Our idea/question

The experiment was carried out on two hypotheses:
⚬The percentage of cell death and caspase activity will rise with the elapsed time in all treated cell lines.
⚬The effect of resveratrol is different for cancerous and non-cancerous cells.

Picture 1: Carcinogenesis and angiogenesis


Resveratrol is already a part of our diet in some ways and is supposed to have many medicinal effects. It has caught the attention of scientists, who have been researching its effect on health since 1990. First it was connected to the “French paradox” and later they started looking at the potential to treat cancer, cardiovascular and neurodegenerative diseases. In the past ten years the number of researches of its positive effects has risen. As an antioxidant it is supposed to lower LDL oxidation, thrombocyte aggregation and erytrhocyte damages as well as being an anti-microbial and anticarcinogenic agent. However, some studies mention opposite effects, such as the possibility that it could become pro-oxidative and inhibit certain enzymes in high concentrations. With cancer it is supposed to inhibit angiogenesis, help the body remove harmful molecules, inhibit the cell cycle and encourage apoptosis, which is what we wanted to research. In spite of this, many positive effects have not yet been confirmed in clinical studies. The only proven effect is the effect on cardiovascular diseases, which is why much more research will have to be done to discover the exact mechanism of the molecule. Resveratrol is currently in use as a food supplement, which is supposed to help prevent certain diseases. A good property of this natural substance is that the side effects could be minimal or even non-existent and it can be distilled from the roots of a very invasive plant (Japanese knotweed).

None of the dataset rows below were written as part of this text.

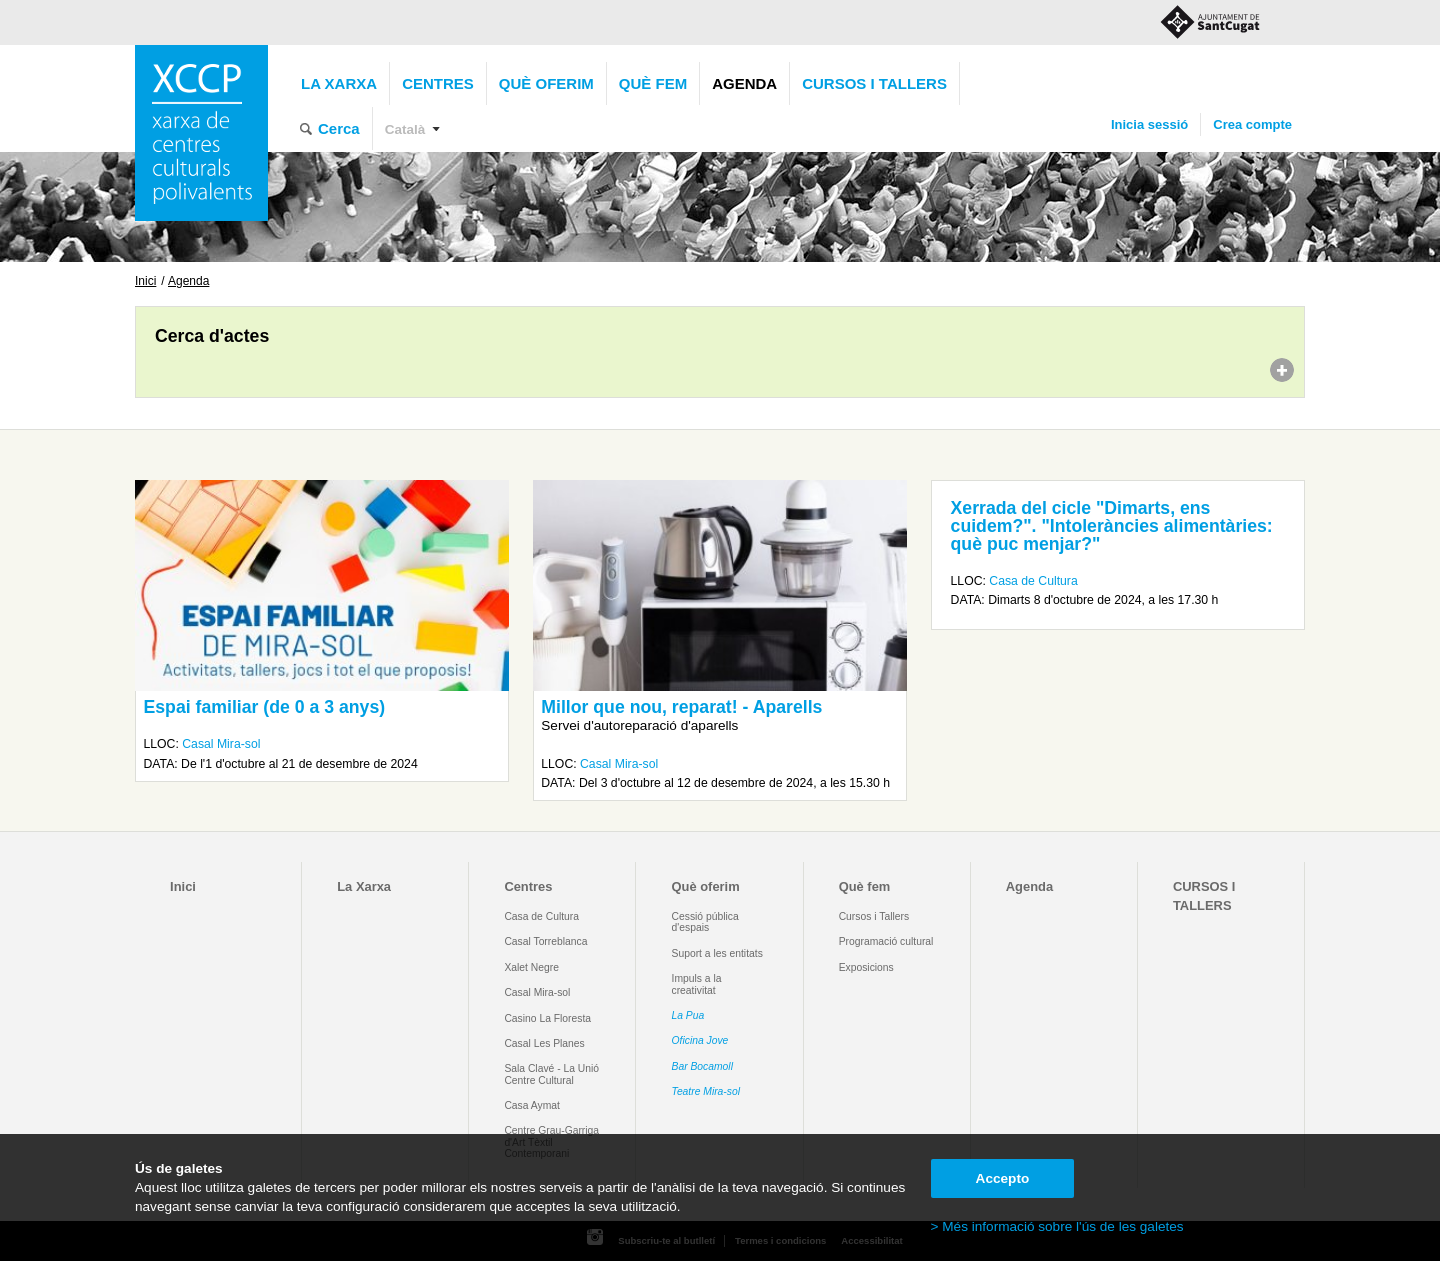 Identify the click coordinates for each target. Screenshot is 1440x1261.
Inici (145, 281)
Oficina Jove (700, 1040)
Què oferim (546, 83)
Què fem (653, 83)
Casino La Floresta (547, 1018)
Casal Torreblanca (545, 941)
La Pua (688, 1015)
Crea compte (1252, 124)
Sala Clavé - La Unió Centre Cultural (551, 1074)
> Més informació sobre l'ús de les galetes (1057, 1226)
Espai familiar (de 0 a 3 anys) (264, 707)
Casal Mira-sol (221, 744)
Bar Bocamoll (702, 1066)
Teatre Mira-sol (706, 1091)
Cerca (339, 128)
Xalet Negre (531, 967)
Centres (438, 83)
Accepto (1003, 1178)
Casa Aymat (532, 1105)
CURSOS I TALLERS (874, 83)
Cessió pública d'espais (705, 922)
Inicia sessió (1149, 124)
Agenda (744, 83)
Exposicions (866, 967)
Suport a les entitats (717, 953)
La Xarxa (339, 83)
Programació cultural (886, 941)
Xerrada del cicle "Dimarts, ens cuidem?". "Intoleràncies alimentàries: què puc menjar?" (1112, 525)
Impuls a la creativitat (697, 984)
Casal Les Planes (544, 1043)
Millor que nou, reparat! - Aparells (681, 707)
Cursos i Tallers (874, 916)
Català (405, 129)
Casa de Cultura (1033, 581) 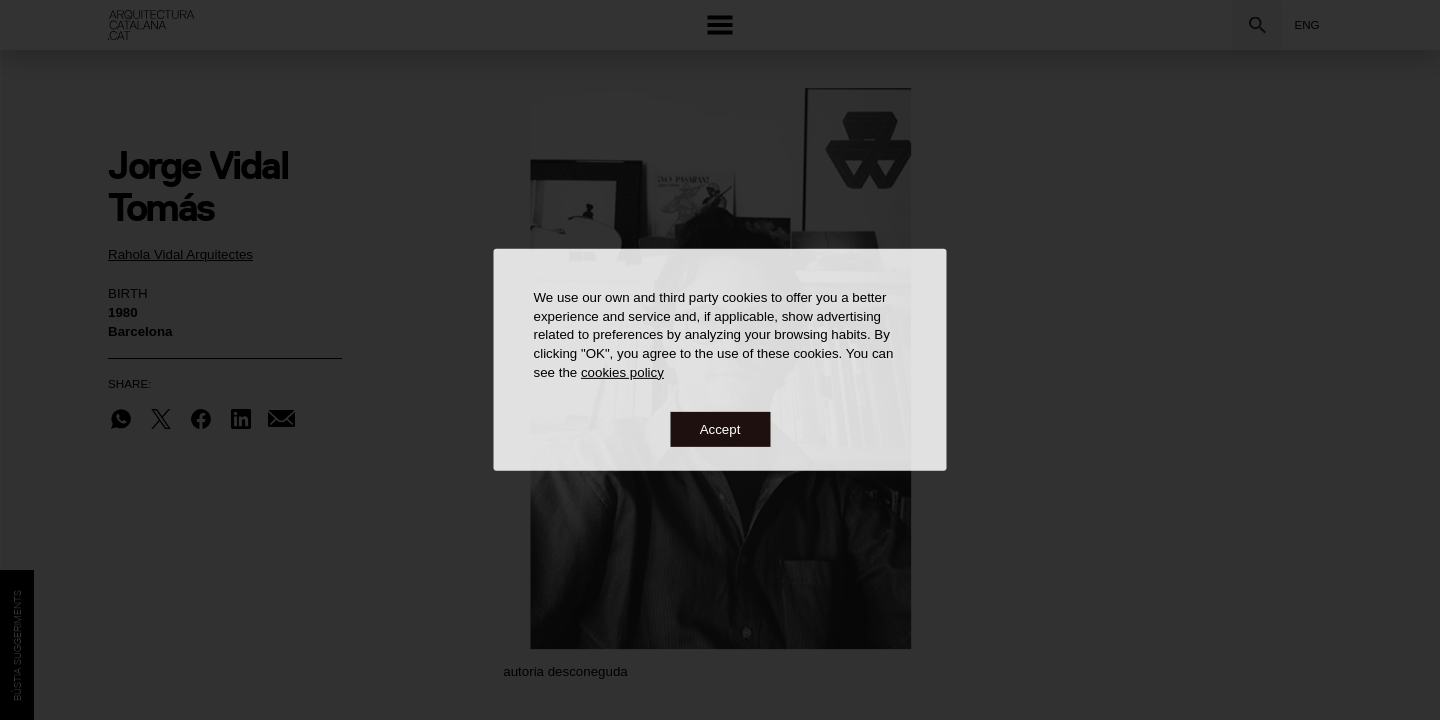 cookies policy (622, 371)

Picture 2: Trans- and Cis-resveratrol


First we chose three cell lines: HeLa, HaCaT and U87, which we defroze and cultivated, until we had the right amount for the experiment. We divided the cells into four groups, the first would be left as a control sample and would not be treated with resveratrol. The other groups were divided based on the length of time they would be exposed to 100µM diluted resveratrol. The treated cells were divided into three groups, the first was used for microscopy, the second for flow cytometry and the third for measuring caspase activity. We observed the cells at 4x, 10x and 20x magnification to view the morphological changes over time. With flow cytometry we determined the cell death ratio based on luminiscese after dying the cells with Annexin-V-PE and propidium iodide. The amount of caspase activity was determined based on the changes in flourescence produced by the cutting of the targeted caspase with Ac-DEVD-AFC. The experiment was conducted in the cell laboratories of the Jožef Stefan Institute in Ljubljana.